Dreieinhalb Jahre nach dem Tod einer Krankenschwester während ihrer Schicht in einem Krankenhaus in Kelheim wird einem Arzt der Prozess gemacht. Dem Mann wird vor dem Landgericht Regensburg Aussetzen mit Todesfolge vorgeworfen. Der Arzt soll der Frau laut Anklage aufgrund einer Migräneattacke zwei Medikamente verabreicht und sie dann nicht überwachen lassen haben. Die Kombinationswirkung verschiedener Medikamente soll zum Tod der 23-Jährigen geführt haben.
Zu Prozessbeginn wies der Arzt die Vorwürfe zurück. Er wolle gerne zur Aufklärung des Todes der Frau beitragen, habe damit aber nichts zu tun. Vielmehr sei er ein Bauernopfer. Gegen den Mann läuft bereits ein zweites Verfahren vor dem Landgericht Regensburg, in dem ihm der Mord an einem 79 Jahre alten Patienten durch eine Überdosis Morphin zur Last gelegt wird. Der Angeklagte bestreitet dies. Der Verteidiger des Mediziners bemängelte unter anderem die Ermittlungsarbeit der Behörden als unzureichend.
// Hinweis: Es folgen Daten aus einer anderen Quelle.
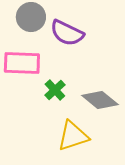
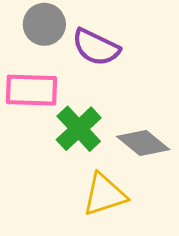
green cross: (55, 90) -> (79, 129), size x1.5

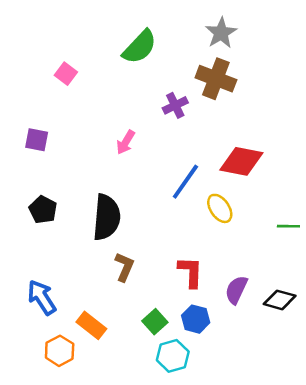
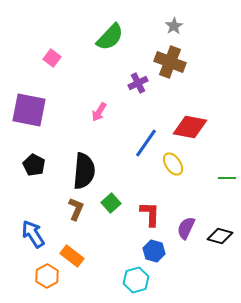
gray star: (221, 33) -> (174, 26), size x0.7
purple square: (37, 140) -> (29, 110), size x1.8
brown L-shape: (124, 267) -> (76, 209), moved
green square: (155, 322) -> (111, 203), moved

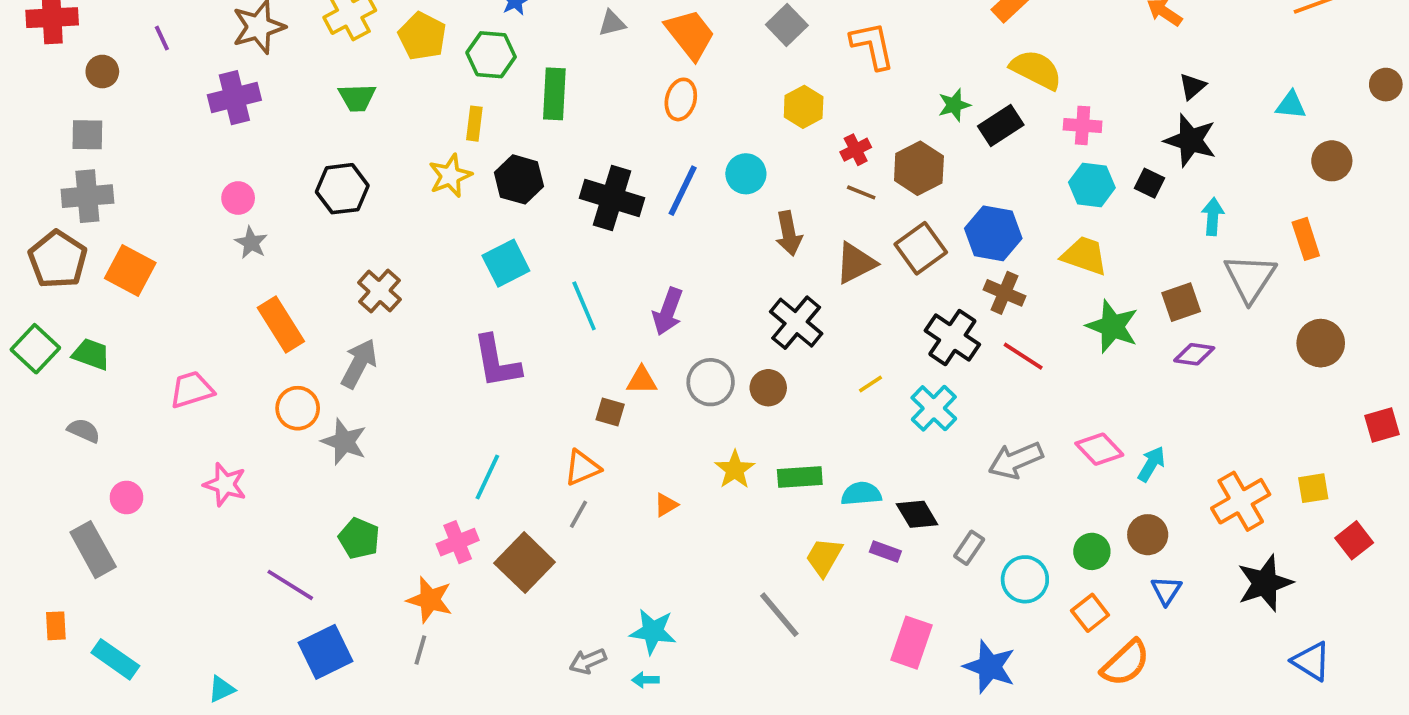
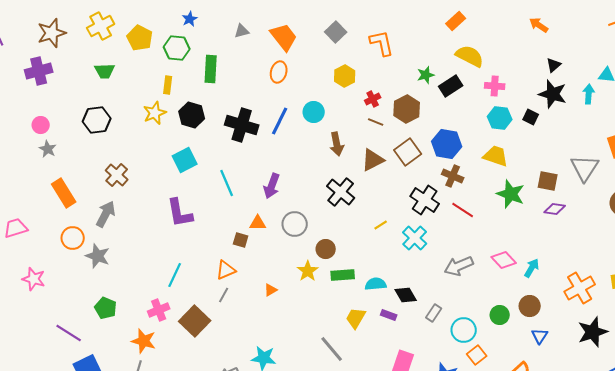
cyan arrow: (1213, 217) -> (589, 94), moved
brown square: (1181, 302) -> (548, 181), turned 30
brown circle: (768, 388) -> (326, 249), moved
orange square: (1090, 613) -> (477, 355), moved

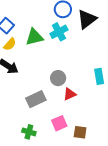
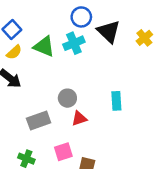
black triangle: (87, 19) -> (109, 32), turned -45
green triangle: (34, 37) -> (44, 46), turned 30

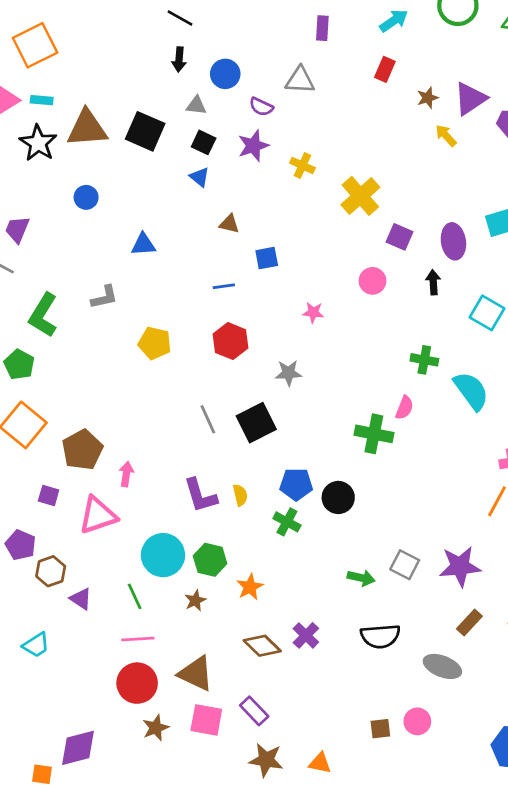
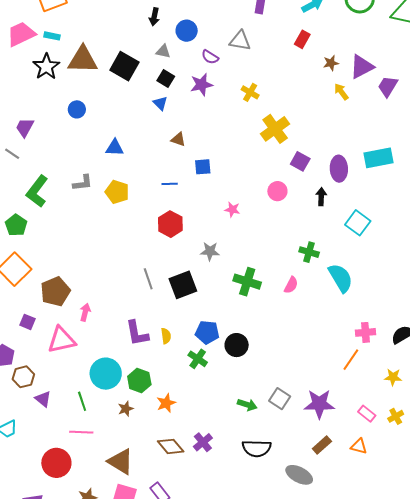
yellow cross: (302, 165) -> (250, 92), moved
yellow pentagon: (155, 343) -> (117, 192), moved
green cross: (374, 434) -> (247, 282), moved
red circle: (137, 683) -> (56, 463), moved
Die Krankenschwester hatte den Ermittlungen nach im Dezember 2021 während der Nachtschicht über Migräne geklagt und sich auf eine Liege gelegt. Die Staatsanwaltschaft geht davon aus, dass der Arzt der Frau Propofol und Ketamin spritzte, nachdem ihr zuvor eine Schwester einen Zugang gelegt haben soll. Es soll nicht unüblich gewesen sein, dass sich Klinikpersonal gegenseitig Zugänge legte, heißt es in der Anklage. Einer als Zeugin geladenen Schwester zufolge sei dies aber nicht üblich.
Der Arzt soll gewusst haben, dass die Schwester an Migräne sowie an einer chronischen Erkrankung gelitten und somit möglicherweise bereits andere Mittel eingenommen gehabt habe. Am nächsten Morgen fand eine Kollegin die 23-Jährige tot auf dem Boden liegend vor. In ihrem Blut seien fünf weitere Substanzen nachgewiesen worden.
Die Befragung dreier Zeugen gestaltete sich angesichts des bereits dreieinhalb Jahre zurückliegenden Geschehens schwierig. Ein ehemaliger Krankenpfleger berichtete, der Arzt habe ihn wenige Tage nach dem Tod der Schwester angerufen, von deren Migräneattacke erzählt und gesagt, man habe „sie schlafen lassen“. Konkretisieren konnte er das nicht. Jedoch habe der Arzt nicht gesagt, er selbst habe der Schwester Propofol gegeben. Der Zeuge sagte, er habe sich später mit einem anderen Arzt über das Telefonat ausgetauscht.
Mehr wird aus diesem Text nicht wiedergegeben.